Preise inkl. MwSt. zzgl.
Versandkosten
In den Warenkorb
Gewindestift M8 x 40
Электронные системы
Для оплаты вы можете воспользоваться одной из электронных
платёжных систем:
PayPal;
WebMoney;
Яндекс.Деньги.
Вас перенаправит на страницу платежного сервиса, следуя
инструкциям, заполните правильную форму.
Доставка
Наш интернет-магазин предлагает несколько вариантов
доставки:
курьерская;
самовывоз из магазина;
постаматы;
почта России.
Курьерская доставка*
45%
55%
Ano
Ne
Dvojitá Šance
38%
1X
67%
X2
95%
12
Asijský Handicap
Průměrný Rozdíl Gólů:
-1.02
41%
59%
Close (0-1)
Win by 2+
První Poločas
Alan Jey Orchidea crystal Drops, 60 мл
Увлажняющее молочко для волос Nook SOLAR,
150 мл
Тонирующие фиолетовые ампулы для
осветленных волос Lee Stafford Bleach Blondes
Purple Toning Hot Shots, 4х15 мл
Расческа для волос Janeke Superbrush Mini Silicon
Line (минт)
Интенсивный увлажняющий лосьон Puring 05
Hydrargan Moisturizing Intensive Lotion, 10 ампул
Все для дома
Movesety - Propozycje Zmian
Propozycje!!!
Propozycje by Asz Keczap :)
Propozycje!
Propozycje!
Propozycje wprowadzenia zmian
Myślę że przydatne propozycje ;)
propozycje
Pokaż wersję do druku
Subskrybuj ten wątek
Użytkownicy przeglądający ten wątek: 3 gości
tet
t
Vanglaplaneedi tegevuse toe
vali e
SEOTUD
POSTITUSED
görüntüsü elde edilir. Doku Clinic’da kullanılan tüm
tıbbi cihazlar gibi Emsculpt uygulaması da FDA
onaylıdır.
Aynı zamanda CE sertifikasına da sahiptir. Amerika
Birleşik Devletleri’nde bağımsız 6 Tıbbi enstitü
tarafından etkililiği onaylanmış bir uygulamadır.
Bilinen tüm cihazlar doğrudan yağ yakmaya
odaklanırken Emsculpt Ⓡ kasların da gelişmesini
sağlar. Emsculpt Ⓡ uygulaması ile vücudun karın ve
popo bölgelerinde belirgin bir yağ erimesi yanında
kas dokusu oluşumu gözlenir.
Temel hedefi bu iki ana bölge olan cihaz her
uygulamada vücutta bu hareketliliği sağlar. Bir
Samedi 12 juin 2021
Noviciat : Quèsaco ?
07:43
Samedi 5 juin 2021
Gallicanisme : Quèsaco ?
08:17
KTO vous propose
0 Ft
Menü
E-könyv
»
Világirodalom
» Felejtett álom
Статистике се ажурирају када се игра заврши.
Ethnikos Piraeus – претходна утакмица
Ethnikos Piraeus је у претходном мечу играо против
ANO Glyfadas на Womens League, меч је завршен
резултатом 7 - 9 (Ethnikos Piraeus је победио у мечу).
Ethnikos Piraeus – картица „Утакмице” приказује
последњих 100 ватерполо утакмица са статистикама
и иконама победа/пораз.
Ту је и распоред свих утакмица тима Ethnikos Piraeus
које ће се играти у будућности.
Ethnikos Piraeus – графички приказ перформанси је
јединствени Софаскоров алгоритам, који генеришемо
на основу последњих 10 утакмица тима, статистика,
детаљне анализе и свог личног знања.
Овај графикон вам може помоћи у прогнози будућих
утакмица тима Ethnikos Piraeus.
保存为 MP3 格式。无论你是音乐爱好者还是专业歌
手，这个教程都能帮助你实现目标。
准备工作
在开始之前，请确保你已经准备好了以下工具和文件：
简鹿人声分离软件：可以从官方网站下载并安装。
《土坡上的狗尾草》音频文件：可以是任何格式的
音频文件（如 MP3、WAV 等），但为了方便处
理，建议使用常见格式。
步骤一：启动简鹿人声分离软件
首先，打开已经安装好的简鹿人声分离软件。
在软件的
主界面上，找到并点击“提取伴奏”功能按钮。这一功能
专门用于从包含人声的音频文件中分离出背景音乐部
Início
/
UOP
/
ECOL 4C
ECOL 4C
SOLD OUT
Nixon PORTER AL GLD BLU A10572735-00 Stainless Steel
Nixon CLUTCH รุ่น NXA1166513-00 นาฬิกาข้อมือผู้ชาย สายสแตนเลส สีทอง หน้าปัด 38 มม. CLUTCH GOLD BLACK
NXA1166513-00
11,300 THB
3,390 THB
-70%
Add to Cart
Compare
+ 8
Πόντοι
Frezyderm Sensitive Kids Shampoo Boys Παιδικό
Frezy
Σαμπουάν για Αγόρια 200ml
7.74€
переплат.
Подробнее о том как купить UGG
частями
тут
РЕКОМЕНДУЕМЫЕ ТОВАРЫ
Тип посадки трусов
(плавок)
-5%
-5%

---+---

## The task
Write out the whole listing above once more, exactly.

## Output for this task
Preise inkl. MwSt. zzgl.
Versandkosten
In den Warenkorb
Gewindestift M8 x 40
Электронные системы
Для оплаты вы можете воспользоваться одной из электронных
платёжных систем:
PayPal;
WebMoney;
Яндекс.Деньги.
Вас перенаправит на страницу платежного сервиса, следуя
инструкциям, заполните правильную форму.
Доставка
Наш интернет-магазин предлагает несколько вариантов
доставки:
курьерская;
самовывоз из магазина;
постаматы;
почта России.
Курьерская доставка*
45%
55%
Ano
Ne
Dvojitá Šance
38%
1X
67%
X2
95%
12
Asijský Handicap
Průměrný Rozdíl Gólů:
-1.02
41%
59%
Close (0-1)
Win by 2+
První Poločas
Alan Jey Orchidea crystal Drops, 60 мл
Увлажняющее молочко для волос Nook SOLAR,
150 мл
Тонирующие фиолетовые ампулы для
осветленных волос Lee Stafford Bleach Blondes
Purple Toning Hot Shots, 4х15 мл
Расческа для волос Janeke Superbrush Mini Silicon
Line (минт)
Интенсивный увлажняющий лосьон Puring 05
Hydrargan Moisturizing Intensive Lotion, 10 ампул
Все для дома
Movesety - Propozycje Zmian
Propozycje!!!
Propozycje by Asz Keczap :)
Propozycje!
Propozycje!
Propozycje wprowadzenia zmian
Myślę że przydatne propozycje ;)
propozycje
Pokaż wersję do druku
Subskrybuj ten wątek
Użytkownicy przeglądający ten wątek: 3 gości
tet
t
Vanglaplaneedi tegevuse toe
vali e
SEOTUD
POSTITUSED
görüntüsü elde edilir. Doku Clinic’da kullanılan tüm
tıbbi cihazlar gibi Emsculpt uygulaması da FDA
onaylıdır.
Aynı zamanda CE sertifikasına da sahiptir. Amerika
Birleşik Devletleri’nde bağımsız 6 Tıbbi enstitü
tarafından etkililiği onaylanmış bir uygulamadır.
Bilinen tüm cihazlar doğrudan yağ yakmaya
odaklanırken Emsculpt Ⓡ kasların da gelişmesini
sağlar. Emsculpt Ⓡ uygulaması ile vücudun karın ve
popo bölgelerinde belirgin bir yağ erimesi yanında
kas dokusu oluşumu gözlenir.
Temel hedefi bu iki ana bölge olan cihaz her
uygulamada vücutta bu hareketliliği sağlar. Bir
Samedi 12 juin 2021
Noviciat : Quèsaco ?
07:43
Samedi 5 juin 2021
Gallicanisme : Quèsaco ?
08:17
KTO vous propose
0 Ft
Menü
E-könyv
»
Világirodalom
» Felejtett álom
Статистике се ажурирају када се игра заврши.
Ethnikos Piraeus – претходна утакмица
Ethnikos Piraeus је у претходном мечу играо против
ANO Glyfadas на Womens League, меч је завршен
резултатом 7 - 9 (Ethnikos Piraeus је победио у мечу).
Ethnikos Piraeus – картица „Утакмице” приказује
последњих 100 ватерполо утакмица са статистикама
и иконама победа/пораз.
Ту је и распоред свих утакмица тима Ethnikos Piraeus
које ће се играти у будућности.
Ethnikos Piraeus – графички приказ перформанси је
јединствени Софаскоров алгоритам, који генеришемо
на основу последњих 10 утакмица тима, статистика,
детаљне анализе и свог личног знања.
Овај графикон вам може помоћи у прогнози будућих
утакмица тима Ethnikos Piraeus.
保存为 MP3 格式。无论你是音乐爱好者还是专业歌
手，这个教程都能帮助你实现目标。
准备工作
在开始之前，请确保你已经准备好了以下工具和文件：
简鹿人声分离软件：可以从官方网站下载并安装。
《土坡上的狗尾草》音频文件：可以是任何格式的
音频文件（如 MP3、WAV 等），但为了方便处
理，建议使用常见格式。
步骤一：启动简鹿人声分离软件
首先，打开已经安装好的简鹿人声分离软件。
在软件的
主界面上，找到并点击“提取伴奏”功能按钮。这一功能
专门用于从包含人声的音频文件中分离出背景音乐部
Início
/
UOP
/
ECOL 4C
ECOL 4C
SOLD OUT
Nixon PORTER AL GLD BLU A10572735-00 Stainless Steel
Nixon CLUTCH รุ่น NXA1166513-00 นาฬิกาข้อมือผู้ชาย สายสแตนเลส สีทอง หน้าปัด 38 มม. CLUTCH GOLD BLACK
NXA1166513-00
11,300 THB
3,390 THB
-70%
Add to Cart
Compare
+ 8
Πόντοι
Frezyderm Sensitive Kids Shampoo Boys Παιδικό
Frezy
Σαμπουάν για Αγόρια 200ml
7.74€
переплат.
Подробнее о том как купить UGG
частями
тут
РЕКОМЕНДУЕМЫЕ ТОВАРЫ
Тип посадки трусов
(плавок)
-5%
-5%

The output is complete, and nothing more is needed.